La Corte li definisce «soggettivamente ed oggettivamente differenti», rendendo evidente una vulnerazione del principio di uguaglianza sancito dall’art. 3 della Costituzione.

 

Una contraddizione logica emerge ancora più chiaramente: se il mandato non serve più al difensore di fiducia, perché mantenere per lui un termine più lungo pensato per l’esigenza opposta? 

Un tempo utile a “ricercare l’imputato e procurarsi il mandato”, che non serve più a chi era solo assente in aula, ma per altri motivi.

 

Ecco perché la Corte di Appello chiede alla Consulta di pronunciarsi: si tratta di un buco legislativo, un mancato allineamento tra norme, che coinvolge due figure non assimilabili. 

E tocca il cuore del processo: se la legge si applica indistintamente a condizioni diverse, ne deriva un’ingiustizia.

 

In termini concreti, cosa può succedere? 

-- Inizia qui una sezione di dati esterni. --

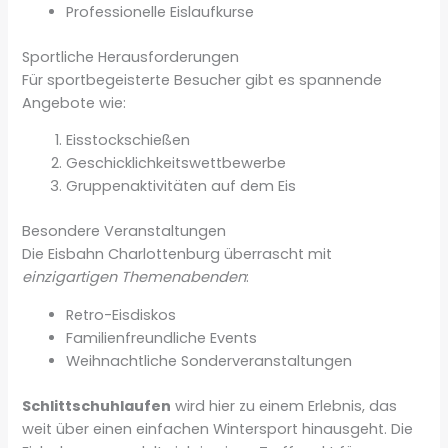
Professionelle Eislaufkurse
Sportliche Herausforderungen
Für sportbegeisterte Besucher gibt es spannende
Angebote wie:
Eisstockschießen
Geschicklichkeitswettbewerbe
Gruppenaktivitäten auf dem Eis
Besondere Veranstaltungen
Die Eisbahn Charlottenburg überrascht mit
einzigartigen Themenabenden
:
Retro-Eisdiskos
Familienfreundliche Events
Weihnachtliche Sonderveranstaltungen
Schlittschuhlaufen
wird hier zu einem Erlebnis, das
weit über einen einfachen Wintersport hinausgeht. Die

Un difensore di fiducia potrebbe presentare l’impugnazione più tardi, avendo diritto ai 15 giorni extra, mentre il collega d’ufficio – senza mandato – rischierebbe l’inammissibilità. 

Oppure, un avvocato ben organizzato ma assente in aula avrebbe un privilegio temporale ingiustificato.

 

Il sentimento che emerge da questa pronuncia è duplice: da un lato, apprezziamo l’attenzione dei giudici al principio di equità; dall’altro, resta la sensazione che il legislatore debba intervenire prima che la disparità diventi regola consolidata.